# Teaching "Leave It"



## LilBitBit (Jan 15, 2012)

So my question is simple: how can I get my puppy from this...





 
To leaving the treat on his paw? I tried and he won't do it on his paw, and he follows treats too much for me to try his nose just yet.


----------



## Pumba19 (Oct 19, 2011)

the video didn't work
but for Pumba i haven't tried on the paw yet, but for on the nose i had to hold her nose still with on hand and set the treat on with the other.. i've trained her now to watch my hands, because i put up my index finger in a wait symbol and she watches until it goes down then gets it. the hardest part was getting her to settle and focus on my finger instead of the treat but she caught on quite quickly


----------



## LilBitBit (Jan 15, 2012)

Fixed the video; I hoped that a Facebook vid would work but it didn't, sorry. Neither of my dogs are very good at concentrating on me when it comes to treats, they get too excited I think! The finger thing is a good idea though, thank you.


----------



## Jakemyboy (Jan 4, 2012)

Aww....look at Buddy! Such a big boy!! Jake is super excited about meeting him tomorrow...(I know because he told me ;o) Jake doesn't get "stay" yet and when I have treats he can only sit still for like a nanosecond.


----------



## LilBitBit (Jan 15, 2012)

LOL Buddy's got that short attention span too but both Buddy and Hiro loooove bread so they'll do anything to get some, including do silly tricks for me.


----------



## Pumba19 (Oct 19, 2011)

hope it works =) Pumba was also about 7-8 months when i taught her too , little easier with the settle aspect haha


----------



## Mom of Maizie (Nov 11, 2011)

*Leaving treats on Paws*

Hi,
Just saw your post on teaching your puppy to leave treats on paws...and I might be able to tell you a little bit about how we did it with Maizie. She has been doing this since she was about 5 months old. My husband got her started with putting treats on her nose. Actually, cereal like Fruit Loops with a hole in it worked best to start with, then she's learned with other things later. He'd have her in a sit position and move it very slow towards her nose, saying wait and repeating the word wait when she got that look in her eye that she was going to grab it.
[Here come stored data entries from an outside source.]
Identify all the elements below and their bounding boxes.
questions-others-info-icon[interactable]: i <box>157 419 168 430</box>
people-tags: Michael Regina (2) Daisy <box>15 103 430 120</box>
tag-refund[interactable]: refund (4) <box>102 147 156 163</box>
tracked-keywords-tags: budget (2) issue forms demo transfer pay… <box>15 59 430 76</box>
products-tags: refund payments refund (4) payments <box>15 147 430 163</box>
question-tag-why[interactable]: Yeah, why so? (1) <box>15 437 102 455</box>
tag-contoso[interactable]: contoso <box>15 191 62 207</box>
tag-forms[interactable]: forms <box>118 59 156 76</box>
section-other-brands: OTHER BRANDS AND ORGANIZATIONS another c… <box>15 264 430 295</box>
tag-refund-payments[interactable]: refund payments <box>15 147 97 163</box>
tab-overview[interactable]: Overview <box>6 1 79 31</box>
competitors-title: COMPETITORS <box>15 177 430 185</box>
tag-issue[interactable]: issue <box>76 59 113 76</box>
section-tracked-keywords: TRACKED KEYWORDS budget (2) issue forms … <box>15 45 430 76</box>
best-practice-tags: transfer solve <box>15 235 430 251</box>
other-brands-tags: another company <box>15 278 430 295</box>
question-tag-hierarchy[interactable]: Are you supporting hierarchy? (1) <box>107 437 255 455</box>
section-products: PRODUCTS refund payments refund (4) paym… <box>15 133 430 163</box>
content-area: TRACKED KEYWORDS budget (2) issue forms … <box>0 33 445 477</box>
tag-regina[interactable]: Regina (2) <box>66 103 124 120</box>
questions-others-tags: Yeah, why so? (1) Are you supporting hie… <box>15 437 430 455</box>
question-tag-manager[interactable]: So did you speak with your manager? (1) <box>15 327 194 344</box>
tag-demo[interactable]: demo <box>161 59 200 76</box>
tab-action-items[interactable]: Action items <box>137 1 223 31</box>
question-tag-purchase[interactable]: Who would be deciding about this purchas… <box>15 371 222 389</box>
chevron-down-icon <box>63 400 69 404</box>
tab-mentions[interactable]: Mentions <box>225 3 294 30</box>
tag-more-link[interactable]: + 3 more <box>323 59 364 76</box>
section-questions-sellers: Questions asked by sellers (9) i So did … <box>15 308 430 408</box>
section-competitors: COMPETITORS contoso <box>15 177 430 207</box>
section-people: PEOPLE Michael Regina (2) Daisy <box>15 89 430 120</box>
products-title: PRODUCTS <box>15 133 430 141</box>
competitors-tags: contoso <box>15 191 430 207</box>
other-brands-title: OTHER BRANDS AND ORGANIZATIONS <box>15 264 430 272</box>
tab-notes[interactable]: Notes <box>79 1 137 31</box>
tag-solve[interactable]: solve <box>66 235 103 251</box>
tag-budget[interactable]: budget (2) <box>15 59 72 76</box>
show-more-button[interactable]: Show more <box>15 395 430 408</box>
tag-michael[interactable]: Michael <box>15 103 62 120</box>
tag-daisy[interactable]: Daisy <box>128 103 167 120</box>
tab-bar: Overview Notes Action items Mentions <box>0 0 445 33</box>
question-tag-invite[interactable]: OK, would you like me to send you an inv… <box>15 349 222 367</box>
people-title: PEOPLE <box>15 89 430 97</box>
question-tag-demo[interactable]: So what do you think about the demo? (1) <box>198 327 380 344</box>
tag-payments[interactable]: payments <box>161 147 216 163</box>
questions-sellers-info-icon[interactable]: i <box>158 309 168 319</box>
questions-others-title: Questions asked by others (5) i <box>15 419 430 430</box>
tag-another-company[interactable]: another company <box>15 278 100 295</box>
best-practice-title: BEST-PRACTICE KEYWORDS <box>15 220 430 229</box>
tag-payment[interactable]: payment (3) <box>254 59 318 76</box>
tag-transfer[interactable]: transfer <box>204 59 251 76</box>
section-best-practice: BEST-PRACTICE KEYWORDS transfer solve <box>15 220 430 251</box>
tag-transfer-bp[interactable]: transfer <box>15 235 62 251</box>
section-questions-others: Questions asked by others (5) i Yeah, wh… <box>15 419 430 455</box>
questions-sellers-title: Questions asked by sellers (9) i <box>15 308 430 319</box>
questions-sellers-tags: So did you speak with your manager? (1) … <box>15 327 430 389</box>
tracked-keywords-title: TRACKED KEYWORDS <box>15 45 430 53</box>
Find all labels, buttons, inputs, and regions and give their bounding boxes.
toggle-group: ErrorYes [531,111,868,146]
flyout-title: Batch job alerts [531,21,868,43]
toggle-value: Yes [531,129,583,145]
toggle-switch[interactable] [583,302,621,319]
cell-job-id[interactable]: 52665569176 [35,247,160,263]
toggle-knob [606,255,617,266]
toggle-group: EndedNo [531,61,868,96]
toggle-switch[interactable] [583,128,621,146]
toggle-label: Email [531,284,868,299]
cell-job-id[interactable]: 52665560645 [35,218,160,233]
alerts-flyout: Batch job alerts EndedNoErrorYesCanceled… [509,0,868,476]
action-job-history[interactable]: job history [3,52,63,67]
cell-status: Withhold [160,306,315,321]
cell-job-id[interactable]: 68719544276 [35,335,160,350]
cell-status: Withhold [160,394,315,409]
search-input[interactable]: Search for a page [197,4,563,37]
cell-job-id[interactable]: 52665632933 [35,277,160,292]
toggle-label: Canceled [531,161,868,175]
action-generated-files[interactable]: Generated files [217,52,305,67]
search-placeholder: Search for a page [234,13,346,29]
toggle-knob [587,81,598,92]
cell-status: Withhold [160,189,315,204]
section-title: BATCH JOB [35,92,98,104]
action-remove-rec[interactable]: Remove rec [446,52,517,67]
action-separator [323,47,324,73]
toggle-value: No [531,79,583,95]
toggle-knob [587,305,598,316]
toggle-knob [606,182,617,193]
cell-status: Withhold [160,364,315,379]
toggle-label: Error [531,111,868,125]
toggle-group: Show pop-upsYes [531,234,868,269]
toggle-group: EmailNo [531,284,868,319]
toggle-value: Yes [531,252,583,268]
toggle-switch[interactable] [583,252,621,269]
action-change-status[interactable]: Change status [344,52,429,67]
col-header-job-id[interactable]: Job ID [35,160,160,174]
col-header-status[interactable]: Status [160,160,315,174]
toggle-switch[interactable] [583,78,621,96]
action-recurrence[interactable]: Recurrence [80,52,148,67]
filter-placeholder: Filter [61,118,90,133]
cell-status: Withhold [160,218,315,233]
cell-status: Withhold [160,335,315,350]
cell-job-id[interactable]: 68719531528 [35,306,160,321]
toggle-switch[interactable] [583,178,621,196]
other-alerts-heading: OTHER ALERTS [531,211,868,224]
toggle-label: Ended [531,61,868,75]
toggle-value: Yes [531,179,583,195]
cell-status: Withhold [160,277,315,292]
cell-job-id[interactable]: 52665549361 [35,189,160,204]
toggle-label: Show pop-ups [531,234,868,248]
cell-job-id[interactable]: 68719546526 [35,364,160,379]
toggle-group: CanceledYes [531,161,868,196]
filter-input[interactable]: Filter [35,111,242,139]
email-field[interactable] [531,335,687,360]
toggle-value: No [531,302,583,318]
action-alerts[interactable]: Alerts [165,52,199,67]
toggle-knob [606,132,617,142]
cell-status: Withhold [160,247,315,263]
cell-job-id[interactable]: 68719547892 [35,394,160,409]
She began cocking her head to the side just a little so he'd put it on just the right spot so she could flip it into her mouth. It took a little repetition over a couple days and then she had it pretty good. Next I started with her in a down/stay and would make sure her paws were out in front a few inches from her mouth. I did the same thing, moved slowly and told her to wait, also using a hand motion to indicate wait with the palm of my hand toward her. We did just one paw a few times then quickly moved on to two paws. I began lengthening the time by microseconds, then moving my hand that was showing her to wait toward my face so that she would look up at me and watch for me to give the enthusiastic 'OK!!!' signal for her to eat them. I guess I should add that we started teaching her with no distractions, just Maizie and one person, but we worked up to more people and she was able to do it with several people watching last weekend. One other thing, just watch for the puppy to get tired out with this and stop while they're still doing good...leaves them wanting to come back for more next time! Good luck with this. I think it has helped our puppy to develop some attention span, which is a good thing since she's usually very easily distracted!!!

Mom of Maizie (Jill)


----------



## solinvictus (Oct 23, 2008)

Leave it Kikopup





 


It's your choice Susan Garrett


----------



## Cali (May 24, 2012)

Thanks for the thread LilBitBit! Cali and I are working on simple tricks this week. On a side note, where on Okitraz are you? I just left Camp Foster after 2 years and as much as I am glad to be back stateside, there are a few things I really miss about Oki...


----------



## dezymond (May 3, 2012)

I just got mine to leaving treats on his Paw late last week, it's so funny. What I did was use different objects and leave it, pushing them into him while he backs away and reward and all that. Once I practiced that enough I started leaving treats near him but not pushing them towards him so he doesn't back up, and wait to see how long he can resist (many failed attempts, but he was happy cause he ended up eating the treat). You'll get there, just need some patience and practice, also a "Go" or "ok" will help big time.


----------



## shallwemichele (Apr 28, 2012)

We could easily train Arthur to "Leave It" even before four months. Treats on paws, dropping socks or folded paper towels in front of him, etc. BUT, at 4.5 months now he still won't do it outside or in any "real" situation! So we have to keep training on that one.


----------